• _ABOUT THIS EXERCISE_
Where the listing below reaches the line containing "companies, work commenced. At 6pm on a Friday", start writing out lines exactly, and stop once the line containing "piece into the" has been written.
==*==
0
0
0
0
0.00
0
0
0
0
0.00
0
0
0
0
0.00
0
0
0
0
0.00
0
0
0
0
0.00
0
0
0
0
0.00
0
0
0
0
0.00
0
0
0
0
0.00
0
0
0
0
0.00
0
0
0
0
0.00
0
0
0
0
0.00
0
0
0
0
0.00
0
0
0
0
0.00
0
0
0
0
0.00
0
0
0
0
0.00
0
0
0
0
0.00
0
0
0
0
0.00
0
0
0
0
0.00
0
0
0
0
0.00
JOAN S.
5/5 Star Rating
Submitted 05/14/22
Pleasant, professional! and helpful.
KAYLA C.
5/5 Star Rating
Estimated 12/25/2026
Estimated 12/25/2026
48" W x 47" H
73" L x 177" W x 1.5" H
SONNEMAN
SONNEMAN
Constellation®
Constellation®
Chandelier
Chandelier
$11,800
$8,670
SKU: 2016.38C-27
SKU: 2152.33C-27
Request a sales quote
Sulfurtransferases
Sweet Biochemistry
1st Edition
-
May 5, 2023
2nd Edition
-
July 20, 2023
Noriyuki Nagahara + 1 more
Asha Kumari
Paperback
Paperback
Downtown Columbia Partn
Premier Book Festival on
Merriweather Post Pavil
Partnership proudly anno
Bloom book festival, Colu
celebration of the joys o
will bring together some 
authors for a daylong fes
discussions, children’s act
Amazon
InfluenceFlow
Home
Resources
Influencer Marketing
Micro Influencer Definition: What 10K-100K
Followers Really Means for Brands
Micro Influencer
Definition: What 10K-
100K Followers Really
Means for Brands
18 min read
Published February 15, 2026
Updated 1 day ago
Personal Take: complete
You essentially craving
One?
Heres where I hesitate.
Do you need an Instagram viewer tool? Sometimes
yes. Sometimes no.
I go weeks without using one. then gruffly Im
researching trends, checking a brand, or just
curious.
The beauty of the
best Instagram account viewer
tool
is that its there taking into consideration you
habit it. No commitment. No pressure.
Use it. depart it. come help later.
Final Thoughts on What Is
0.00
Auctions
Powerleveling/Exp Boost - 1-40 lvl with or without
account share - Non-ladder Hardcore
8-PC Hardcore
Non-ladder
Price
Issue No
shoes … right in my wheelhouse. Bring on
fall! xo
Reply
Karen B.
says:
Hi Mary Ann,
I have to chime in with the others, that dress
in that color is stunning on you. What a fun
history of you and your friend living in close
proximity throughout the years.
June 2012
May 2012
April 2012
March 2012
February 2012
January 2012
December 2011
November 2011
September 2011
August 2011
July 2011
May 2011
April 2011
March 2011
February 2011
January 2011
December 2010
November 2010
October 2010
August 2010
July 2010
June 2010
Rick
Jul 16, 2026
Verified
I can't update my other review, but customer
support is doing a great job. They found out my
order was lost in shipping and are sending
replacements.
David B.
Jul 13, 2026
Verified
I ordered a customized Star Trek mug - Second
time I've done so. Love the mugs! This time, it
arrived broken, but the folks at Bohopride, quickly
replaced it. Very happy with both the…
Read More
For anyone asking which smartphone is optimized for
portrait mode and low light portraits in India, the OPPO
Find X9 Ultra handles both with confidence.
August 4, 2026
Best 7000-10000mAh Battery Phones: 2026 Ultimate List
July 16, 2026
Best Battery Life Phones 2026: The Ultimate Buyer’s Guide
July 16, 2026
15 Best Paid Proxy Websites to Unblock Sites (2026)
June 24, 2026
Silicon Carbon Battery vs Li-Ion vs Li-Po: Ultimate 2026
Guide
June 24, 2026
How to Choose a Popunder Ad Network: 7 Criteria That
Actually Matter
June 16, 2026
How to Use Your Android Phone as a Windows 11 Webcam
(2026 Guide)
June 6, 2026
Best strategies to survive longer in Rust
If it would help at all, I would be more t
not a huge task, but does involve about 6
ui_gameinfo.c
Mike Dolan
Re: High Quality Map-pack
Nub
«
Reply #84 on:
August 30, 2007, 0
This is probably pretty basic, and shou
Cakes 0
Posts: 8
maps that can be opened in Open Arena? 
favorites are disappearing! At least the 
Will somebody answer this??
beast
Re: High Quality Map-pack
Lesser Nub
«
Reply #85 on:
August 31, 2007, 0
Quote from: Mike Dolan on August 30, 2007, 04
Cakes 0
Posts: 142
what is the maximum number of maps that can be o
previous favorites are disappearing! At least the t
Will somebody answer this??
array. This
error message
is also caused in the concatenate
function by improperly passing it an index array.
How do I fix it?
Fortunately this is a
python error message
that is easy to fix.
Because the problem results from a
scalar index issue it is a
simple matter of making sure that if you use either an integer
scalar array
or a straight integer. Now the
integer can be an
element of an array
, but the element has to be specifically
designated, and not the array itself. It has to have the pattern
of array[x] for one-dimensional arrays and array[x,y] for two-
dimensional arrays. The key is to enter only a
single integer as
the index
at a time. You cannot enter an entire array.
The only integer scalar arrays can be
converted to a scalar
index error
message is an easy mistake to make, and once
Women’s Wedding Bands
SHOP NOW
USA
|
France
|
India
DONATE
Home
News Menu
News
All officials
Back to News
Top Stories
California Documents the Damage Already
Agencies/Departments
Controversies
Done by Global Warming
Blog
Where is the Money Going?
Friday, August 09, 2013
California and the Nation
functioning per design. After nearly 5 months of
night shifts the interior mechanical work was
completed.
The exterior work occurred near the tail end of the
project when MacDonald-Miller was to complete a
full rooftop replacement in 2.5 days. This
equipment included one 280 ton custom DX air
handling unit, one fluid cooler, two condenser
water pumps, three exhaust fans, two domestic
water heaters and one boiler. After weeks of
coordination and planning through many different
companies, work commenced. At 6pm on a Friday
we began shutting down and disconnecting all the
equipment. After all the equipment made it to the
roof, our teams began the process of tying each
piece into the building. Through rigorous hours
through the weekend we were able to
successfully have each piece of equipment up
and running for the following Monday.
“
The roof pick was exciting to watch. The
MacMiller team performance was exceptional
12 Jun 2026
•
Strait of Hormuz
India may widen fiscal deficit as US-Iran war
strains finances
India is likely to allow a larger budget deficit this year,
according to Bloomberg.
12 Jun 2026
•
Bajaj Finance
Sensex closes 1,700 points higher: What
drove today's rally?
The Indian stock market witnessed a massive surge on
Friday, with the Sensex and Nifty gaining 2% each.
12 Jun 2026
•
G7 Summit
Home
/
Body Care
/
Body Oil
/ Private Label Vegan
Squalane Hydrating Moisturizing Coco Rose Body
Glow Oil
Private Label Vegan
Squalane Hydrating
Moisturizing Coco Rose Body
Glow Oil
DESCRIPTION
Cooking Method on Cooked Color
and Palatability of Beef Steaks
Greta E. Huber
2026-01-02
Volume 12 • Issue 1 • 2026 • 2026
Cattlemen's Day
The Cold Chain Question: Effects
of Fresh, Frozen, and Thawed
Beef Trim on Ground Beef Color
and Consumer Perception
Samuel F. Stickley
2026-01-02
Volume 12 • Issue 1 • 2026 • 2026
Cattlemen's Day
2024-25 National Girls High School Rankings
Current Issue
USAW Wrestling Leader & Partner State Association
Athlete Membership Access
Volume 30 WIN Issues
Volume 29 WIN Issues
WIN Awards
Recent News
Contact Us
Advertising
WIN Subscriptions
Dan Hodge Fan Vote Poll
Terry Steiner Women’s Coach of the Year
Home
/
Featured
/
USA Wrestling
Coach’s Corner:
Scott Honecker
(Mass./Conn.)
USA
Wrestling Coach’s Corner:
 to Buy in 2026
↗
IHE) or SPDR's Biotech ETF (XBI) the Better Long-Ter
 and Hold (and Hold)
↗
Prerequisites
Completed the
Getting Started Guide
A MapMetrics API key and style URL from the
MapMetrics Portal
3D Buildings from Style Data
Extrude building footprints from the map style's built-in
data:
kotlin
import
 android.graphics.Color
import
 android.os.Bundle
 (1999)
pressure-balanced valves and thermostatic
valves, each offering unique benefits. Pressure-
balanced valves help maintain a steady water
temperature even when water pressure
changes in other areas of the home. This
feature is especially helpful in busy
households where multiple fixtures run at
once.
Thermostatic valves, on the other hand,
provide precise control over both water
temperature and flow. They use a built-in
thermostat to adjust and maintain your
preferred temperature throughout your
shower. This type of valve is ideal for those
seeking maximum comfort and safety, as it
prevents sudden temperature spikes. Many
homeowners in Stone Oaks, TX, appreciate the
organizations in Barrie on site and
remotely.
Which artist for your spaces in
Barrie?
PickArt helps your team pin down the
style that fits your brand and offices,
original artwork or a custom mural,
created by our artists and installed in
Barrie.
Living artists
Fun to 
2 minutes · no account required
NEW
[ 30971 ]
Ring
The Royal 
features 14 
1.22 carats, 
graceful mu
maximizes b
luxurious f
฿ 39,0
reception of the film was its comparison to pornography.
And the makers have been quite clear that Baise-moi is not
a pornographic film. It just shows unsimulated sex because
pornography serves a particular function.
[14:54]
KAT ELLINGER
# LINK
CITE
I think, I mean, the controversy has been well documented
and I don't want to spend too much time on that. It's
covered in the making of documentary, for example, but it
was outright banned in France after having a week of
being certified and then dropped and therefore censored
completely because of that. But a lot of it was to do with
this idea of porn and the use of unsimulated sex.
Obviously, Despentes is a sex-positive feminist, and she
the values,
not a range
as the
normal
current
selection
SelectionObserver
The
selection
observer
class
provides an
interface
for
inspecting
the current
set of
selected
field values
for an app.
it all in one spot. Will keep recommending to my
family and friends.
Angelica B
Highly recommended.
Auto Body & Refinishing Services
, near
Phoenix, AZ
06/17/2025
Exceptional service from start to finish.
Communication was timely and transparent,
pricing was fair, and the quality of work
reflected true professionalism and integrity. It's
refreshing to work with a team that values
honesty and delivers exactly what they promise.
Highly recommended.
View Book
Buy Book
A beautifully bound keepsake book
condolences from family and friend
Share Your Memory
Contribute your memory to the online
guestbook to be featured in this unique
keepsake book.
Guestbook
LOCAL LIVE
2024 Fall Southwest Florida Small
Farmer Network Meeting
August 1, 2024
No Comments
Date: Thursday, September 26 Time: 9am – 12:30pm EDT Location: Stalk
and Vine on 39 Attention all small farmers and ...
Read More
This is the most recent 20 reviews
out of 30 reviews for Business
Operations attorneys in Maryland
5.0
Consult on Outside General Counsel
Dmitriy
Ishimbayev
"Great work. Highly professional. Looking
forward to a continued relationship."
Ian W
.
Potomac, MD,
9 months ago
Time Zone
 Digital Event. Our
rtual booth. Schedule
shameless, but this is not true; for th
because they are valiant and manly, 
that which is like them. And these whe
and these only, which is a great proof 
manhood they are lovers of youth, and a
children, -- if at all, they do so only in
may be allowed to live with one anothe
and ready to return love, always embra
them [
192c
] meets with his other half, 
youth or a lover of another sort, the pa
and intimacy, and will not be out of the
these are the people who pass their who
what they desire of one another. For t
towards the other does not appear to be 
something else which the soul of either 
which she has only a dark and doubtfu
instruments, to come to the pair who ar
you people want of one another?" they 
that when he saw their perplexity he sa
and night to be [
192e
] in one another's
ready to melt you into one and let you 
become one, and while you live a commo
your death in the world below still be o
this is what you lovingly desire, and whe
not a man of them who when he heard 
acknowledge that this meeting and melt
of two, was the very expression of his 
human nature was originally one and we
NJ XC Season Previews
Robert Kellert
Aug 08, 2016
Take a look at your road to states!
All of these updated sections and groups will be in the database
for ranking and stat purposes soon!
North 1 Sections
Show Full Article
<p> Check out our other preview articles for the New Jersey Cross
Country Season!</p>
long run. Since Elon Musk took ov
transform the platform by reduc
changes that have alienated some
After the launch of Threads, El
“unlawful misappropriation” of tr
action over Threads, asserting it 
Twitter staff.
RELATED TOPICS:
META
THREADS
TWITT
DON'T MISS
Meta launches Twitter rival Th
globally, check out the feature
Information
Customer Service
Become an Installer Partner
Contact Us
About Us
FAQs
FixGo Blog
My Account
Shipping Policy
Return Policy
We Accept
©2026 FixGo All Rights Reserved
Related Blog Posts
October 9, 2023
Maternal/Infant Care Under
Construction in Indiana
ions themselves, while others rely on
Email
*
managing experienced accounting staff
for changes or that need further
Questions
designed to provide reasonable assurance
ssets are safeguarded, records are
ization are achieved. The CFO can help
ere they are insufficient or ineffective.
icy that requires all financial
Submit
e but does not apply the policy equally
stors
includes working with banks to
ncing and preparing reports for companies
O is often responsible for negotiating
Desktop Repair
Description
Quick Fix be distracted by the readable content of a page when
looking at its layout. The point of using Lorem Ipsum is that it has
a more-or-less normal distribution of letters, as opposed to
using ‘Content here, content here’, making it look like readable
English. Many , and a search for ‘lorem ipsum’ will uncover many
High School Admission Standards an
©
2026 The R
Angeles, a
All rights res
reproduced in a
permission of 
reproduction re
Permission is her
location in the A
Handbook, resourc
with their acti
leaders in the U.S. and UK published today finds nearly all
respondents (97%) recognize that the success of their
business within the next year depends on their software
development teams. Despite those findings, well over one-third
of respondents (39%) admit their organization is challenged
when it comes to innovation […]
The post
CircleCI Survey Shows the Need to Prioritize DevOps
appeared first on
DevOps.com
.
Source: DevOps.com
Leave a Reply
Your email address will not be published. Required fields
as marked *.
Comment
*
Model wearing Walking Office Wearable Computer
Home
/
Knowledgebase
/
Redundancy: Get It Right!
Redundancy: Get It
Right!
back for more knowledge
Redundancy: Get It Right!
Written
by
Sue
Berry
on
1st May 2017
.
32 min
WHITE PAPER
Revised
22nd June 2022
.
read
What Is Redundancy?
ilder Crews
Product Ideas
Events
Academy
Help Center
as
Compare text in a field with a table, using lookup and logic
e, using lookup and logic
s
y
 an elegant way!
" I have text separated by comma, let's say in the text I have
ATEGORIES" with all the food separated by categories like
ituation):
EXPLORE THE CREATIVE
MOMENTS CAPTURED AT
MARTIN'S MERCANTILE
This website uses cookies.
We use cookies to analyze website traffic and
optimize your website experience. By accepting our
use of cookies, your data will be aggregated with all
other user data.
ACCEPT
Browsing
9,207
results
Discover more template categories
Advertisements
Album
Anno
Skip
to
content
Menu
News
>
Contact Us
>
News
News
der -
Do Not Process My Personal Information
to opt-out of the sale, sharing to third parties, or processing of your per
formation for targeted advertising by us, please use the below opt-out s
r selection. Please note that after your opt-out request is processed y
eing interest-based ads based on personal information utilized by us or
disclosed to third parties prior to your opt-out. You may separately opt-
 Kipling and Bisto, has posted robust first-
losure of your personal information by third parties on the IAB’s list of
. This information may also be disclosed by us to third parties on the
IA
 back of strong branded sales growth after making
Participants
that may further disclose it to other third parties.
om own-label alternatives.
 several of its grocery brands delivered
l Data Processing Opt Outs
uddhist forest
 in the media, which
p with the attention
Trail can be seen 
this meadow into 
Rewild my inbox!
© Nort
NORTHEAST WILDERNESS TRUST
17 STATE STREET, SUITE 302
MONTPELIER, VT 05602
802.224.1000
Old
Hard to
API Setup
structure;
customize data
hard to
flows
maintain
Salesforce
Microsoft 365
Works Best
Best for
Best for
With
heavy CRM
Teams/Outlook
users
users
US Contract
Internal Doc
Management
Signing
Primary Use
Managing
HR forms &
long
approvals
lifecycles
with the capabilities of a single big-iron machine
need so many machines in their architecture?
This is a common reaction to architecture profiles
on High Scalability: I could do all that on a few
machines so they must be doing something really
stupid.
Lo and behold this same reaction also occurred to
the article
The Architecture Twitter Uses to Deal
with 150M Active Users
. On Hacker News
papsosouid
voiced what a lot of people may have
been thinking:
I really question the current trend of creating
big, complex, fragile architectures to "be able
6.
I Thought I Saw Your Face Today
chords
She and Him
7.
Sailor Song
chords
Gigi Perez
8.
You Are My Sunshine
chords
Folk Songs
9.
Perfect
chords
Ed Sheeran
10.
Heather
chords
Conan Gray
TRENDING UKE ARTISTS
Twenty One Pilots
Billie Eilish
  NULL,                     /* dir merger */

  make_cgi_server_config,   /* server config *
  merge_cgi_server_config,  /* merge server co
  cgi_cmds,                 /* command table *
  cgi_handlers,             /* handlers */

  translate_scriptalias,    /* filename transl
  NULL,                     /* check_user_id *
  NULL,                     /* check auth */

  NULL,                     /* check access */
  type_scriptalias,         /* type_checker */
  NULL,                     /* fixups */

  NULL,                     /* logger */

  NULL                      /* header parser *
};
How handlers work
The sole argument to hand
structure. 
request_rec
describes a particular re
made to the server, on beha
==*==
• _TASK OUTPUT_
companies, work commenced. At 6pm on a Friday
we began shutting down and disconnecting all the
equipment. After all the equipment made it to the
roof, our teams began the process of tying each
piece into the building. Through rigorous hours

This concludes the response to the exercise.